Sangeeta Mahapatra, visiting fellow, Institute of Asian Studies, German Institute of Global and Area Studies, Hamburg, who closely watches social media trends and politics, says that WhatsApp is going to be the primary medium of political canvassing in this year’s General Election regardless of its cap on the number of forwards allowed in India. “If one reads Statista figures along with that of Hootsuite, one finds that around 97 per cent of smartphone owners in India use mobile apps, out of which 96 per cent use WhatsApp,” she points out, adding that India accounts for around 10 per cent of WhatsApp’s global users and the largest forwarders of messages on the app. Mahapatra adds, “These numbers tell an important tale about the usage pattern of WhatsApp in India. No wonder political parties are investing in the creation of WhatsApp groups for almost every booth. From the Karnataka state election onwards, WhatsApp messaging by parties like the BJP has become more efficient, marked by hyper-segmentation of voters to micro target them with personalised messages.”

SHE ADDS THAT IN THE RECENT STATE ELECTIONS, WhatsApp substituted roadshows in some rural areas because it can reach villages where other platforms cannot and is more cost-efficient. According to her, the value of WhatsApp lies in what is called its ‘ecosystem strategy’: that is, messages come from known contacts and are seen as credible. “Receivers of such messages will not fact check before forwarding it. Even if the forwards are limited to five, the scale and speed of forwards can increase and achieve the end goal of amplification and acceptance of a particular message.

Here the content and form of the message becomes important.

If an infographic or video is forwarded that has enough emotional and psychological appeal, especially during charged times, voters will be influenced,” says Mahapatra. Elaborating on her own research findings, she adds that more videos will be forwarded in the 2019 campaign as already 30 per cent of users use mobilephones for videos and internet speeds are set to increase sharply in India this year, bridging the urban-rural digital divide to a large extent.

She feels that videos and messages that have psychological impact can work both ways: “They might suddenly push people to vote or can lead to voter suppression.” She also cautions, “Political parties can buy bulk numbers for WhatsApp—in some parts of India for as less as 10 paise—and create large groups for targeted messaging campaigns.

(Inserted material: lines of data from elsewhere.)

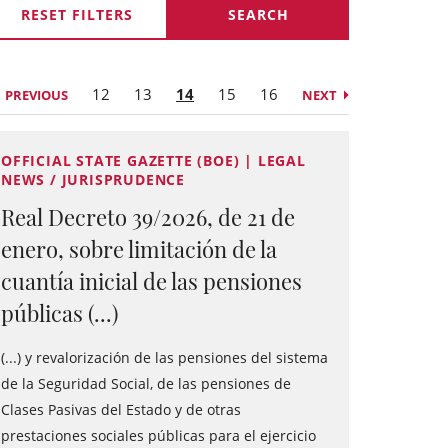
RESET FILTERS
12
13
14
15
16
PREVIOUS
NEXT
OFFICIAL STATE GAZETTE (BOE) | LEGAL
NEWS / JURISPRUDENCE
Real Decreto 39/2026, de 21 de
enero, sobre limitación de la
cuantía inicial de las pensiones
públicas (...)
(...) y revalorización de las pensiones del sistema
de la Seguridad Social, de las pensiones de
Clases Pasivas del Estado y de otras
prestaciones sociales públicas para el ejercicio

Hyper segmentation of voters can be done by creating constituency-wise heat maps of voters based on their information from electoral rolls, supplemented by data about their caste or religion by field agents of the party. After getting their telephone numbers and making their economic profile [through information from their electricity bills], specific messages can be sent to them.” So, yes, WhatsApp as well as local language messaging services like ShareChat and Helo will play a crucial role in influencing voters, she says.

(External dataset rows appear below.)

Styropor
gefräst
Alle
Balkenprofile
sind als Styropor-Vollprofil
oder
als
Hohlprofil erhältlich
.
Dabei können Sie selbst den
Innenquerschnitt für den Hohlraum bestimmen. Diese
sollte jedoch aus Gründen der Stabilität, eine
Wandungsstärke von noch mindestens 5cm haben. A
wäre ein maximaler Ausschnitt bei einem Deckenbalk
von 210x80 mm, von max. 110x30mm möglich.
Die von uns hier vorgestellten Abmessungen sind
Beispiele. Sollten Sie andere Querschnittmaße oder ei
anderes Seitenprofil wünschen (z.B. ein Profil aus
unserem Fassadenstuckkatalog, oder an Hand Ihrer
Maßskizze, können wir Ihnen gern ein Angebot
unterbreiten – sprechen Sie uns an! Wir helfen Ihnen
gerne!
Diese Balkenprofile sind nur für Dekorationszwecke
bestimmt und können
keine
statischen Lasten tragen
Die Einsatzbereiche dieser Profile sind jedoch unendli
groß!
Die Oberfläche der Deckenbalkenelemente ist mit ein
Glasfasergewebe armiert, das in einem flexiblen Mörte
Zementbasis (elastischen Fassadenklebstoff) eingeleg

There are other concerns gaining salience too. Mumbai-based cyber security specialist Ritesh Bhatia, who has closely followed various trends on WhatsApp groups, is worried about the growing incidence of cyber pornography through the app.He is also concerned about online impersonation; clever people can use the mobile numbers of their employees and even household helps who use feature phones to set up new WhatsApp groups, a crime that goes largely unreported. Bhatia says that political parties are devising new ruses to beat the new restrictions imposed by WhatsApp in India, a country where the political atmosphere appears far more vitiated now compared with the past several decades. Efforts to polarise people along religious lines are in full swing, too, with WhatsApp acquiring the epithet of being a ‘black box for fake news’ as its prized encryption technology turns into a weapon for hate mongers.

With key political parties battening down the hatches to tap the gains of a WhatsApp-oriented, high wattage, expensive campaign, it would take a leap of faith to expect fair play.